Monday, February 24, 2014

The Dear Hunter and Leaking Cisterns

Yesterday I drove to Mass in heavy fog. At times I could only see maybe 20 yards ahead of me. My drive was became an allegory of the life of faith. I kept driving because I knew that even though I couldn't see the way, the highway was still there before me and would lead and guide me as long as I kept forward momentum. I suppose its the same way in my walk with God. I pray every day for God to guide me in His will for my life, and don't let me stray even though I can be a stupid sheep seeking daisies and dandelions a little too far from the path. It drives me crazy that I don't know what God's ultimate plan for me will be. I sometimes wish that He would just tell it to me straight, lay it all out, let me see the game plan. Again and again I am reduced to walking along in the fog not knowing ultimately where I'm headed, but trusting that God's way is better than mine anyway.

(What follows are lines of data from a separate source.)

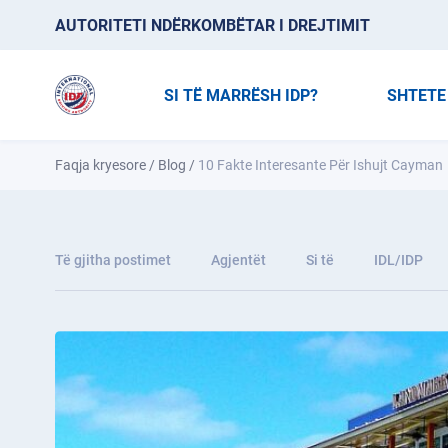
AUTORITETI NDËRKOMBËTAR I DREJTIMIT
SI TË MARRËSH IDP?
SHTETE
Faqja kryesore
/
Blog
/
10 Fakte Interesante Për Ishujt Cayman
Të gjitha postimet
Agjentët
Si të
IDL/IDP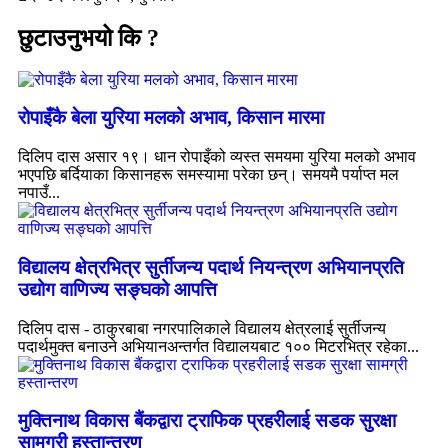
छुटाउनुभयो कि ?
रोपाइँकै बेला युरिया मलको अभाव, किसान मारमा
दिलिप दास असार १९। धान रोपाइँको व्यस्त समयमा युरिया मलको अभाव
भएपछि बर्दियाका किसानहरू समस्यामा परेका छन्। समयमै पर्याप्त मल
नपाउँ...
विद्यालय क्षेत्रभित्र सुर्तीजन्य पदार्थ नियन्त्रण अभियानप्रति
उद्योग वाणिज्य सङ्घको आपत्ति
दिलिप दास - ठाकुरबाबा नगरपालिकाले विद्यालय क्षेत्रलाई सुर्तीजन्य
पदार्थमुक्त बनाउने अभियानअन्तर्गत विद्यालयबाट १०० मिटरभित्र रहेका...
मुक्तिनाथ विकास बैंकद्वारा ट्राफिक प्रहरीलाई सडक सुरक्षा
सामग्री हस्तान्तरण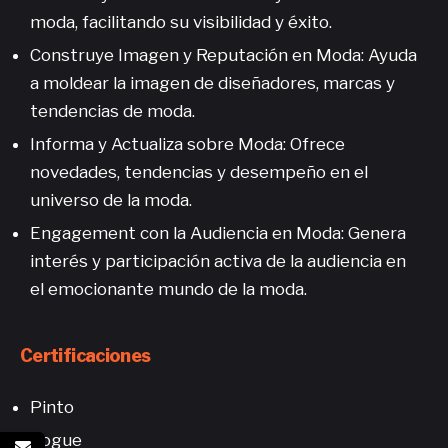
moda, facilitando su visibilidad y éxito.
Construye Imagen y Reputación en Moda: Ayuda
a moldear la imagen de diseñadores, marcas y
tendencias de moda.
Informa y Actualiza sobre Moda: Ofrece
novedades, tendencias y desempeño en el
universo de la moda.
Engagement con la Audiencia en Moda: Genera
interés y participación activa de la audiencia en
el emocionante mundo de la moda.
Certificaciones
Pinto
Vogue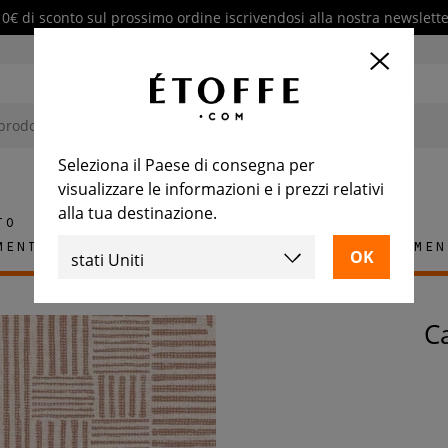
10€ di sconto sul prossimo ordine iscrivendosi alla nostra newslette
Seleziona il Paese di consegna per
visualizzare le informazioni e i prezzi relativi
alla tua destinazione.
to
mento
Tappeti
Piastrelle
Arredamen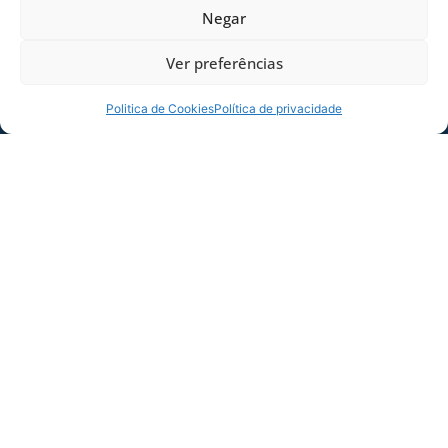
Negar
Ver preferências
Politica de Cookies
Política de privacidade
SERVIÇO DE JOGO: AVAÍ X CRB-AL, PELA
21ª RODADA DA SÉRIE B
Dias dos Pais vem aí, e na terça-feira (11/08)
é dia de Avaí na Ressacada pela Série B!
Precisamos do
06/08/2026
Sócio
Torcedor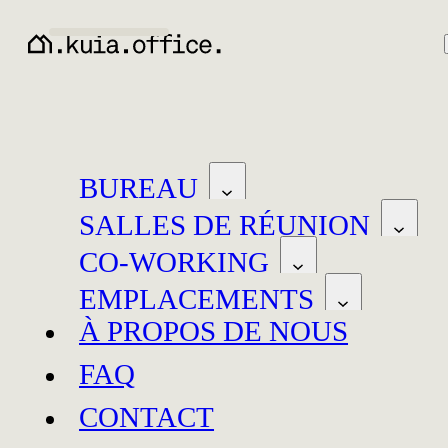
BUREAU
SALLES DE RÉUNION
CO-WORKING
EMPLACEMENTS
À PROPOS DE NOUS
FAQ
Neuchâtel
Baar
CONTACT
Neuchâtel
Baar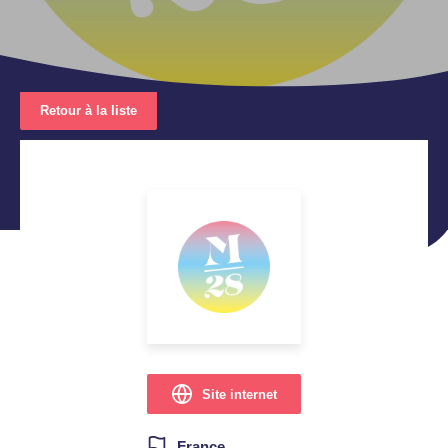
Retour à la liste
Site internet
France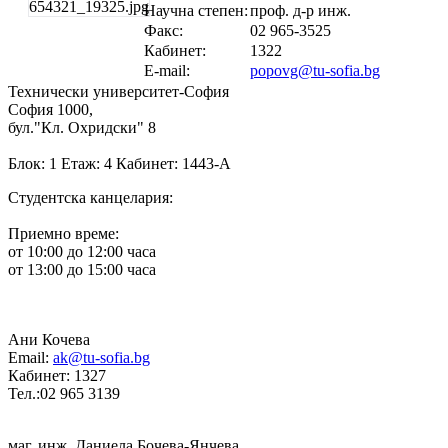
Научна степен:
проф. д-р инж.
Факс:
02 965-3525
Кабинет:
1322
E-mail:
popovg@tu-sofia.bg
Технически университет-София
София 1000,
бул."Кл. Охридски" 8
Блок: 1 Етаж: 4 Кабинет: 1443-А
Студентска канцелария:
Приемно време:
от 10:00 до 12:00 часа
от 13:00 до 15:00 часа
Ани Кочева
Email:
ak@tu-sofia.bg
Кабинет: 1327
Тел.:02 965 3139
маг. инж. Даниела Бочева-Янчева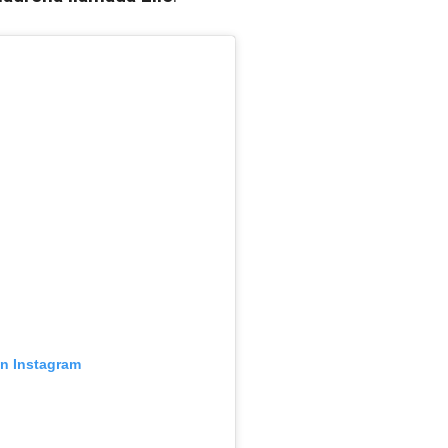
en Instagram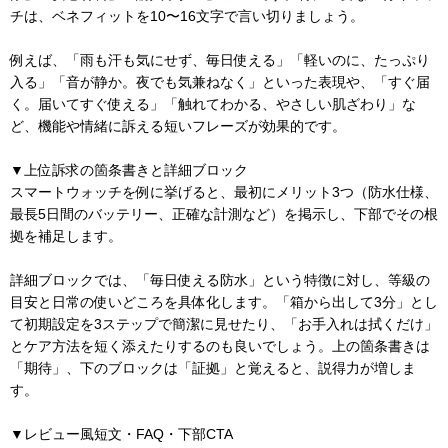
チは、ベネフィットを10〜16文字で言い切りましょう。
例えば、「雨も汗も気にせず、毎日使える」「軽いのに、たっぷり
入る」「音が静か。夜でも気兼ねなく」といった表現や、「すぐ届
く。届いてすぐ使える」「触れてわかる、やさしい肌ざわり」な
ど、機能や情緒に訴える短いフレーズが効果的です。
▼上位訴求の箇条書きと詳細ブロック
スマートウォッチを例に挙げると、最初にメリット3つ（防水仕様、
最長5日間のバッテリー、正確な計測など）を掲示し、下部でその根
拠を補足します。
詳細ブロックでは、「毎日使える防水」という特徴に対し、等級の
目安と日常の使いどころを具体化します。「箱から出して3分」とし
て初期設定を3ステップで簡潔に見せたり、「お手入れは拭くだけ」
とケア方法を短く添えたりするのも良いでしょう。上の箇条書きは
「期待」、下のブロックは「証拠」と覚えると、説得力が増しま
す。
▼レビュー風短文・FAQ・下部CTA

When I first started looking in to Christianity I went through a Protestant study guide, He Speaks To Me by Priscilla Shirer. I don't remember an awful lot of the guide, but I discovered a Scripture verse inside which stuck like a barb in my skin and has maybe become a lamp in my life.
Two evils have my people done: 
they have forsaken me, the source of living waters;
They have dug for themselves cisterns, 
broken cisterns, that hold no water. Jeremiah 2:13 (NAB)
After reading this verse, the lyrics from my favorite song at the time jumped out and slapped me in the face.

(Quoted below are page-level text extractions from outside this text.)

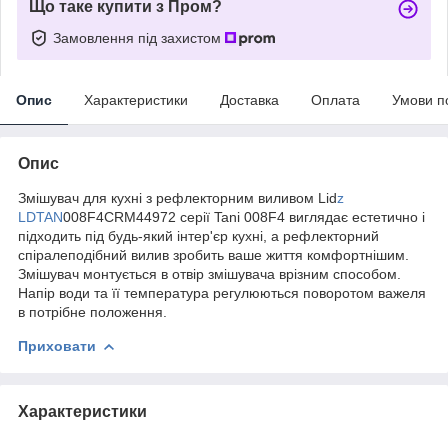
Що таке купити з Пром?
Замовлення під захистом
Опис
Характеристики
Доставка
Оплата
Умови п
Опис
Змішувач для кухні з рефлекторним виливом Lid
z
LDTAN
008F4CRM44972 серії Tani 008F4 виглядає естетично і
підходить під будь-який інтер'єр кухні, а рефлекторний
спіралеподібний вилив зробить ваше життя комфортнішим.
Змішувач монтується в отвір змішувача врізним способом.
Напір води та її температура регулюються поворотом важеля
в потрібне положення.
Приховати
Характеристики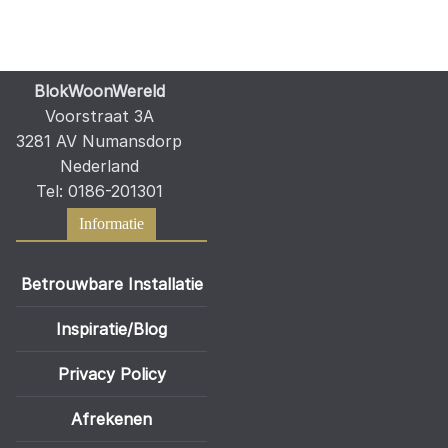
BlokWoonWereld
Voorstraat 3A
3281 AV Numansdorp
Nederland
Tel: 0186-201301
Informatie
Betrouwbare Installatie
Inspiratie/Blog
Privacy Policy
Afrekenen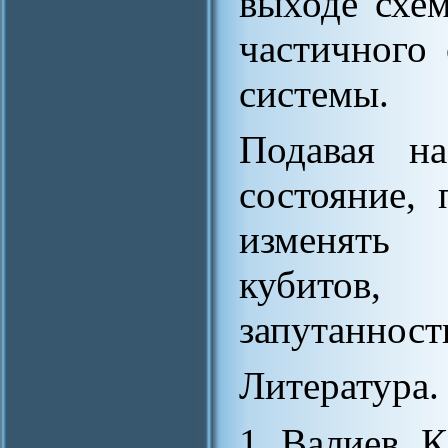
выходе схе
частичного
системы.
Подавая на
состояние,
изменять 
кубитов
запутанност
Литература.
1. Валиев, 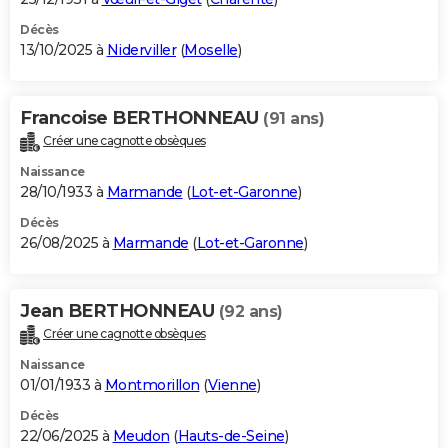
Décès
13/10/2025 à
Niderviller
(
Moselle
)
Francoise BERTHONNEAU
(91 ans)
Créer une cagnotte obsèques
Naissance
28/10/1933 à
Marmande
(
Lot-et-Garonne
)
Décès
26/08/2025 à
Marmande
(
Lot-et-Garonne
)
Jean BERTHONNEAU
(92 ans)
Créer une cagnotte obsèques
Naissance
01/01/1933 à
Montmorillon
(
Vienne
)
Décès
22/06/2025 à
Meudon
(
Hauts-de-Seine
)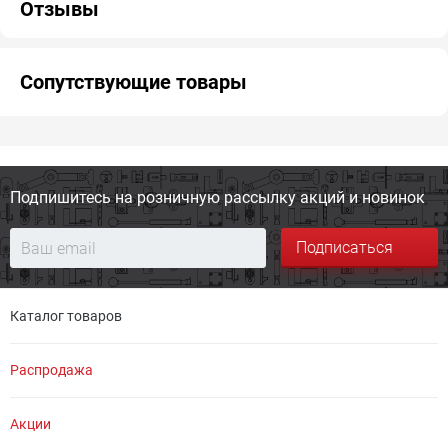
Отзывы
Сопутствующие товары
Подпишитесь на розничную
рассылку акций и новинок
Подписаться
Каталог товаров
Распродажа
Акции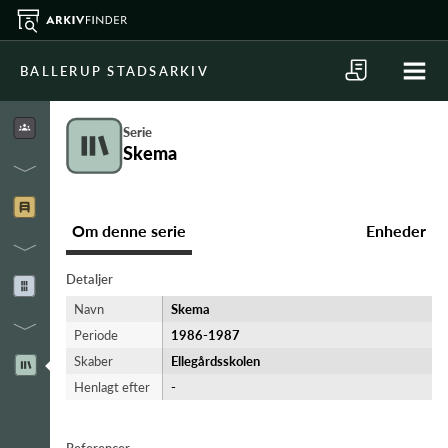
BALLERUP STADSARKIV
Serie
Skema
Om denne serie
Enheder
Detaljer
Navn
Skema
Periode
1986-​1987
Skaber
Ellegårdsskolen
Henlagt efter
-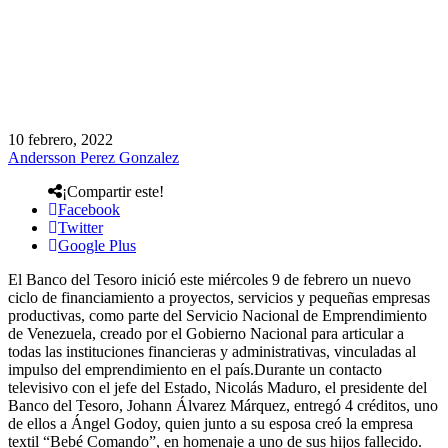
10 febrero, 2022
Andersson Perez Gonzalez
¡Compartir este!
Facebook
Twitter
Google Plus
El Banco del Tesoro inició este miércoles 9 de febrero un nuevo
ciclo de financiamiento a proyectos, servicios y pequeñas empresas
productivas, como parte del Servicio Nacional de Emprendimiento
de Venezuela, creado por el Gobierno Nacional para articular a
todas las instituciones financieras y administrativas, vinculadas al
impulso del emprendimiento en el país.Durante un contacto
televisivo con el jefe del Estado, Nicolás Maduro, el presidente del
Banco del Tesoro, Johann Álvarez Márquez, entregó 4 créditos, uno
de ellos a Ángel Godoy, quien junto a su esposa creó la empresa
textil “Bebé Comando”, en homenaje a uno de sus hijos fallecido.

"The pail has leaks and even if
you put all your water into it
you end up with nothing left to drink
the well has gone dry and I with it"
-The Dear Hunter, "His Hands Matched His Tongue"

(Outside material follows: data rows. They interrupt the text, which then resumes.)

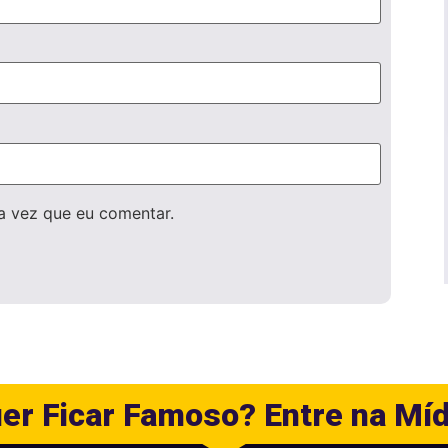
a vez que eu comentar.
er Ficar Famoso? Entre na Míd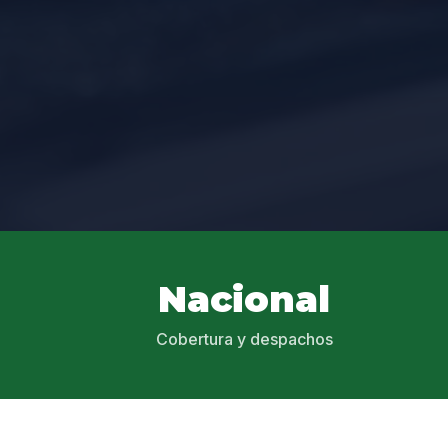
Nacional
Cobertura y despachos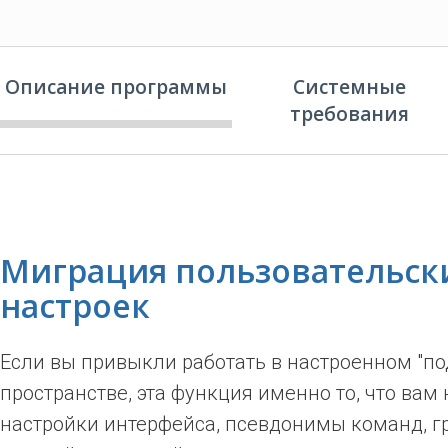
Описание программы
Системные
требования
Миграция пользовательск
настроек
Если вы привыкли работать в настроенном "по
пространстве, эта функция именно то, что вам
настройки интерфейса, псевдонимы команд, 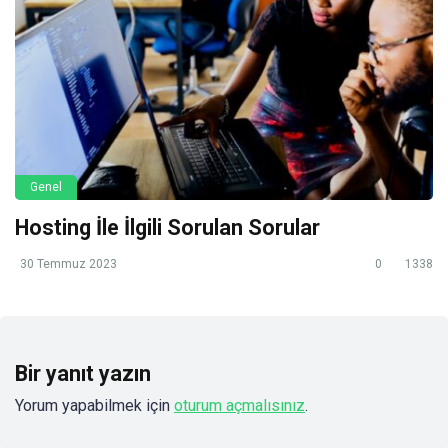
Genel
Hosting İle İlgili Sorulan Sorular
30 Temmuz 2023
0
1338
Bir yanıt yazın
Yorum yapabilmek için
oturum açmalısınız
.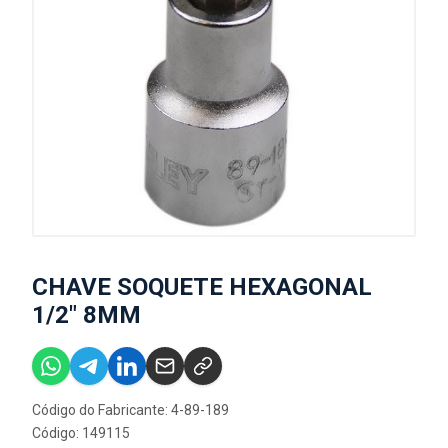
CHAVE SOQUETE HEXAGONAL
1/2" 8MM
Código do Fabricante: 4-89-189
Código: 149115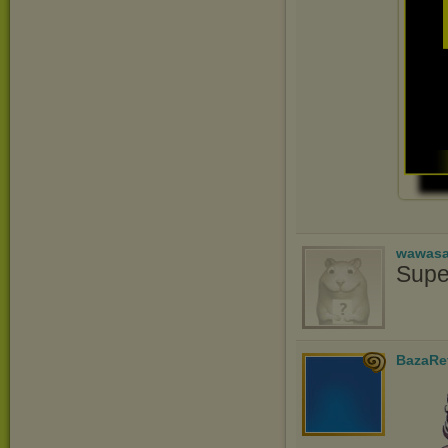
wawasa
Supe
BazaRe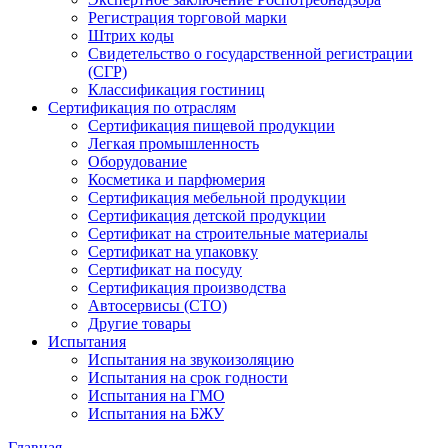
Регистрация торговой марки
Штрих коды
Свидетельство о государственной регистрации
(СГР)
Классификация гостиниц
Сертификация по отраслям
Сертификация пищевой продукции
Легкая промышленность
Оборудование
Косметика и парфюмерия
Сертификация мебельной продукции
Сертификация детской продукции
Сертификат на строительные материалы
Сертификат на упаковку
Сертификат на посуду
Сертификация производства
Автосервисы (СТО)
Другие товары
Испытания
Испытания на звукоизоляцию
Испытания на срок годности
Испытания на ГМО
Испытания на БЖУ
Главная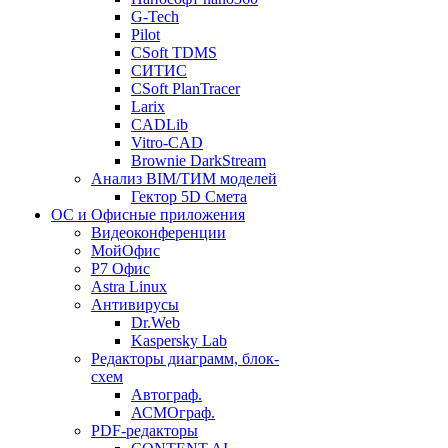
G-Tech
Pilot
CSoft TDMS
СИТИС
CSoft PlanTracer
Larix
CADLib
Vitro-CAD
Brownie DarkStream
Анализ BIM/ТИМ моделей
Гектор 5D Смета
ОС и Офисные приложения
Видеоконференции
МойОфис
P7 Офис
Astra Linux
Антивирусы
Dr.Web
Kaspersky Lab
Редакторы диаграмм, блок-
схем
Автограф.
АСМОграф.
PDF-редакторы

Every time I hear this song those words from Jeremiah grip me and give me a little shake. When I make and follow my own plans it's as if I've built a leaking cistern. I pour all of my energies, my heart and soul into something which does not have the ability to satisfy me and which might not even work out. It seems as though my leaking cistern was my plan to become a librarian. I got the right degree. I worked in a library, getting experience even in areas outside my comfort zone. I kept applying for jobs and being rejected. I encountered one closed door after another. I found myself one night sitting on a bench in the prayer garden of St. Louis Catholic Church crying and asking the God who I was only just then being acquainted with, why I was such a failure and why I seemed incapable of moving forward and why He created such a worthless being. I had to eventually admit that my plans were dry and cracking things, better to abandon than to patch again and again.

When I quit the library shortly before having my baby, another Dear Hunter song seemed to perfectly express my position.

"Amongst the stone and smoke
Rising above it all
Broken, but not beyond repair
See how this soul fairs
From after all this suffering
I could lie here for good
But with a mind on fire
I try and stand my ground
Illuminate and I will follow
You" 
 -The Dear Hunter, "Saved"

 After I quit the library, I felt like I could be a real person again. A person whose life mattered. I was broken, but not beyond repair. Once again I find myself in an odd place. I thought I had an idea where He was sending me, but today I am not so sure. All I do is take one step after another into the fog and trust in His abiding goodness. Trust that He knows me better than I know me. Trust that once again His plans will be so much better than any I could dream up.